Start of Supplied data

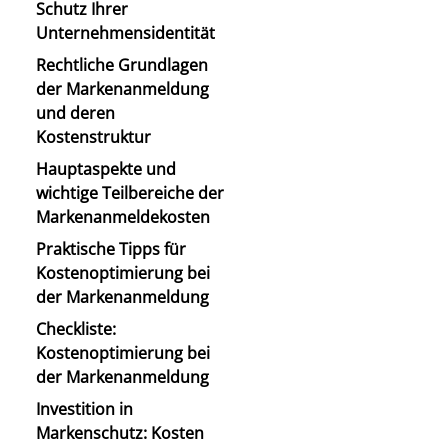
Schutz Ihrer
Unternehmensidentität
Rechtliche Grundlagen
der Markenanmeldung
und deren
Kostenstruktur
Hauptaspekte und
wichtige Teilbereiche der
Markenanmeldekosten
Praktische Tipps für
Kostenoptimierung bei
der Markenanmeldung
Checkliste:
Kostenoptimierung bei
der Markenanmeldung
Investition in
Markenschutz: Kosten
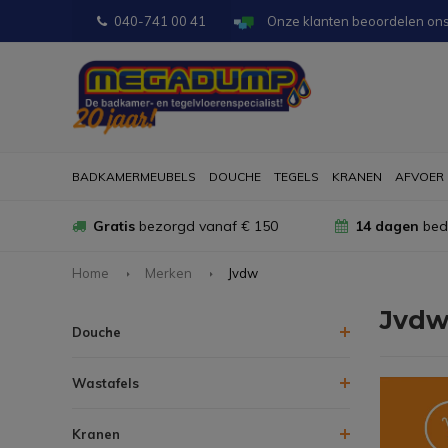
040-741 00 41
Onze klanten beoordelen on
BADKAMERMEUBELS
DOUCHE
TEGELS
KRANEN
AFVOER
Gratis
bezorgd vanaf € 150
14 dagen
bede
Home
Merken
Jvdw
Jvd
Douche
Wastafels
Kranen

End of Supplied data

#### Your instructions:
Line by line and exactly, reproduce the span from the line with "Markenschutz: Kosten" through the end of the data above, both ends included, with pictures left out.

#### Result:
Markenschutz: Kosten
040-741 00 41
Onze klanten beoordelen on
BADKAMERMEUBELS
DOUCHE
TEGELS
KRANEN
AFVOER
Gratis
bezorgd vanaf € 150
14 dagen
bede
Home
Merken
Jvdw
Jvd
Douche
Wastafels
Kranen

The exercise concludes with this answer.